[Supplied data Boundary: Start]

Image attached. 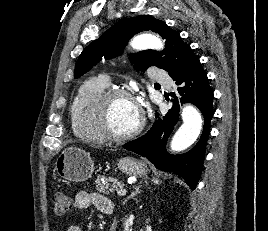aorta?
Here are the masks:
<instances>
[{"label": "aorta", "instance_id": "1", "mask_svg": "<svg viewBox=\"0 0 268 231\" xmlns=\"http://www.w3.org/2000/svg\"><path fill=\"white\" fill-rule=\"evenodd\" d=\"M131 46L136 50L156 49L161 50L164 47L160 38L143 34L135 37ZM183 124L174 134L170 147L173 151L179 152L190 147L198 138L202 129L201 114L191 105H185L182 109Z\"/></svg>", "mask_w": 268, "mask_h": 231}]
</instances>
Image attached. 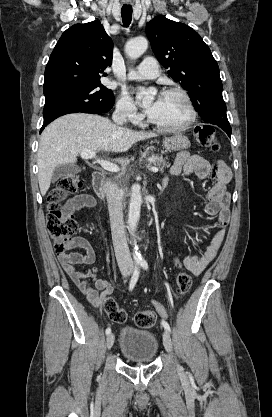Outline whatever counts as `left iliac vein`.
<instances>
[{
	"instance_id": "1",
	"label": "left iliac vein",
	"mask_w": 272,
	"mask_h": 417,
	"mask_svg": "<svg viewBox=\"0 0 272 417\" xmlns=\"http://www.w3.org/2000/svg\"><path fill=\"white\" fill-rule=\"evenodd\" d=\"M163 344H164L165 349L169 353L172 354L173 353L172 341H171L170 334L167 330H165L164 333H163Z\"/></svg>"
}]
</instances>
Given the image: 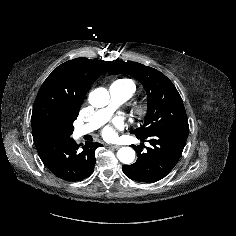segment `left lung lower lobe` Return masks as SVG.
<instances>
[{
    "label": "left lung lower lobe",
    "mask_w": 236,
    "mask_h": 236,
    "mask_svg": "<svg viewBox=\"0 0 236 236\" xmlns=\"http://www.w3.org/2000/svg\"><path fill=\"white\" fill-rule=\"evenodd\" d=\"M189 134V125L182 124L158 132L148 138L150 147L142 152L143 144L134 146L137 161L132 165H123L124 174L132 180L153 183L167 176L177 164Z\"/></svg>",
    "instance_id": "0a47b994"
}]
</instances>
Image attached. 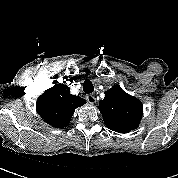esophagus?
Instances as JSON below:
<instances>
[{"label": "esophagus", "instance_id": "obj_1", "mask_svg": "<svg viewBox=\"0 0 178 178\" xmlns=\"http://www.w3.org/2000/svg\"><path fill=\"white\" fill-rule=\"evenodd\" d=\"M86 99H87V101H88L90 104L96 103V97H95L93 94L87 95V96H86Z\"/></svg>", "mask_w": 178, "mask_h": 178}]
</instances>
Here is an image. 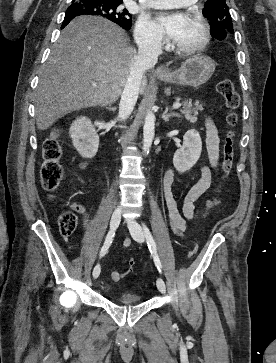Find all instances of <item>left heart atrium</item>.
Segmentation results:
<instances>
[{
    "mask_svg": "<svg viewBox=\"0 0 276 363\" xmlns=\"http://www.w3.org/2000/svg\"><path fill=\"white\" fill-rule=\"evenodd\" d=\"M186 16L181 12L164 13L158 17V25L170 39L176 40L185 24Z\"/></svg>",
    "mask_w": 276,
    "mask_h": 363,
    "instance_id": "obj_1",
    "label": "left heart atrium"
}]
</instances>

[Supplied data Boundary: End]

→ Task prompt: Pull every line containing "http" out of the records.

→ Solved problem:
[{"label": "aorta", "instance_id": "1", "mask_svg": "<svg viewBox=\"0 0 268 231\" xmlns=\"http://www.w3.org/2000/svg\"><path fill=\"white\" fill-rule=\"evenodd\" d=\"M131 46L136 50L156 49L161 50L164 47L160 38L143 34L135 37ZM183 124L174 134L170 147L173 151L179 152L190 147L198 138L202 129L201 114L191 105H185L182 109Z\"/></svg>", "mask_w": 268, "mask_h": 231}]
	"mask_svg": "<svg viewBox=\"0 0 272 417\" xmlns=\"http://www.w3.org/2000/svg\"><path fill=\"white\" fill-rule=\"evenodd\" d=\"M163 344H164L165 349L169 353L172 354L173 353L172 341H171L170 334L167 330H165L164 333H163Z\"/></svg>"
    "mask_svg": "<svg viewBox=\"0 0 236 236\" xmlns=\"http://www.w3.org/2000/svg\"><path fill=\"white\" fill-rule=\"evenodd\" d=\"M189 134V125L182 124L158 132L148 138L150 147L142 152L143 144L134 146L137 161L132 165H123L124 174L132 180L153 183L167 176L177 164Z\"/></svg>",
[{"label": "esophagus", "instance_id": "obj_1", "mask_svg": "<svg viewBox=\"0 0 178 178\" xmlns=\"http://www.w3.org/2000/svg\"><path fill=\"white\" fill-rule=\"evenodd\" d=\"M86 99H87V101H88L90 104L96 103V97H95L93 94L87 95V96H86Z\"/></svg>", "mask_w": 178, "mask_h": 178}]
    "mask_svg": "<svg viewBox=\"0 0 276 363\" xmlns=\"http://www.w3.org/2000/svg\"><path fill=\"white\" fill-rule=\"evenodd\" d=\"M186 16L181 12L164 13L158 17V25L170 39L176 40L185 24Z\"/></svg>",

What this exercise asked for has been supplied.